ZONAUTARA.com – Pemerintah Kota Kotamobagu mulai memperkuat sinergi dengan Kementerian Hukum dalam pembenahan regulasi daerah hingga penguatan layanan hukum di desa dan kelurahan. Langkah ini dibahas dalam kunjungan kerja Kepala Kantor Wilayah Kementerian Hukum Sulawesi Utara ke Kantor Wali Kota Kotamobagu, Selasa (19/5/2026).
Wali Kota Kotamobagu, Weny Gaib, mengatakan seluruh rancangan Peraturan Daerah (Perda) yang saat ini disusun akan diselaraskan dengan Kitab Undang-Undang Hukum Pidana (KUHP) terbaru agar tidak bertentangan dengan regulasi pusat.
“Regulasi lama yang sudah tidak relevan atau bertentangan dengan aturan pusat akan segera kita revisi agar tetap adaptif dan tidak menimbulkan persoalan hukum di kemudian hari,” ujar Weny.
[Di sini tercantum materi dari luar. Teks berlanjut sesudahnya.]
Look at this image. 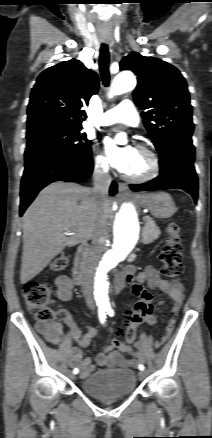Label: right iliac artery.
<instances>
[{"label": "right iliac artery", "mask_w": 212, "mask_h": 438, "mask_svg": "<svg viewBox=\"0 0 212 438\" xmlns=\"http://www.w3.org/2000/svg\"><path fill=\"white\" fill-rule=\"evenodd\" d=\"M105 311H106V310H105V309H102V308H100V309L98 310L99 319H100V322H101L102 324H104V322H105V318H106ZM73 373H74V374L79 373V369H78V368H75V369L73 370Z\"/></svg>", "instance_id": "obj_1"}]
</instances>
Selain harmonisasi regulasi, pertemuan bersama Kepala Kanwil Kementerian Hukum Sulawesi Utara, Hendrik Pagiling, juga membahas optimalisasi Pos Bantuan Hukum (Posbakum) di desa dan kelurahan.
Weny mengungkapkan, saat ini baru tiga desa dan kelurahan di Kotamobagu yang aktif menjalankan layanan tersebut secara maksimal, meski secara administratif Posbakum telah terbentuk di 33 desa dan kelurahan.
“Target kami ke depan, seluruh 33 desa dan kelurahan di Kotamobagu harus aktif menjalankan pos pelayanan ini,” katanya.
Pada sektor ekonomi, Pemkot Kotamobagu juga menyambut baik program layanan Administrasi Hukum Umum (AHU) dari Kementerian Hukum yang memudahkan pelaku UMKM mengurus Perseroan Perorangan atau PT Perorangan dengan biaya Rp50 ribu.
Menurut Weny, legalitas usaha akan membantu pelaku UMKM lebih mudah memperoleh akses pembiayaan dan memperluas pasar.
“Ini program yang sangat bagus dan sangat menyentuh kebutuhan nyata para pelaku UMKM kita di lapangan,” tambahnya.
Sementara itu, Hendrik Pagiling menjelaskan kerja sama tersebut juga diarahkan untuk memperkuat peran paralegal di desa dan kelurahan dalam menyelesaikan sengketa masyarakat melalui jalur mediasi.
Ia mengatakan, Kementerian Hukum telah melatih puluhan paralegal di Kotamobagu selama tiga bulan dan peserta yang lulus memperoleh sertifikat Certified Paralegal (CPLA).
Paralegal nantinya berperan menangani berbagai persoalan seperti tindak pidana ringan, kasus kekerasan dalam rumah tangga, ketertiban umum, hingga sengketa batas tanah agar tidak seluruh perkara harus masuk ke proses hukum formal.
“Langkah ini bertujuan memutus jalur perkara kecil agar selesai di tingkat desa/kelurahan, sehingga tidak semua masalah harus berakhir di Aparat Penegak Hukum,” kata Hendrik.
Menurutnya, pendekatan mediasi tersebut juga berdampak pada efisiensi anggaran negara. Dari sekitar 1.500 perkara di Sulawesi Utara yang berhasil dimediasi, negara disebut mampu menghemat anggaran hingga miliaran rupiah.
Kementerian Hukum juga menyediakan pendampingan gratis melalui Lembaga Bantuan Hukum bagi masyarakat kurang mampu yang harus menjalani proses persidangan.
Di akhir pertemuan, Hendrik berharap edukasi hukum yang diberikan kepada paralegal, sangadi, dan lurah dapat mempercepat terbentuknya desa sadar hukum di Kota Kotamobagu.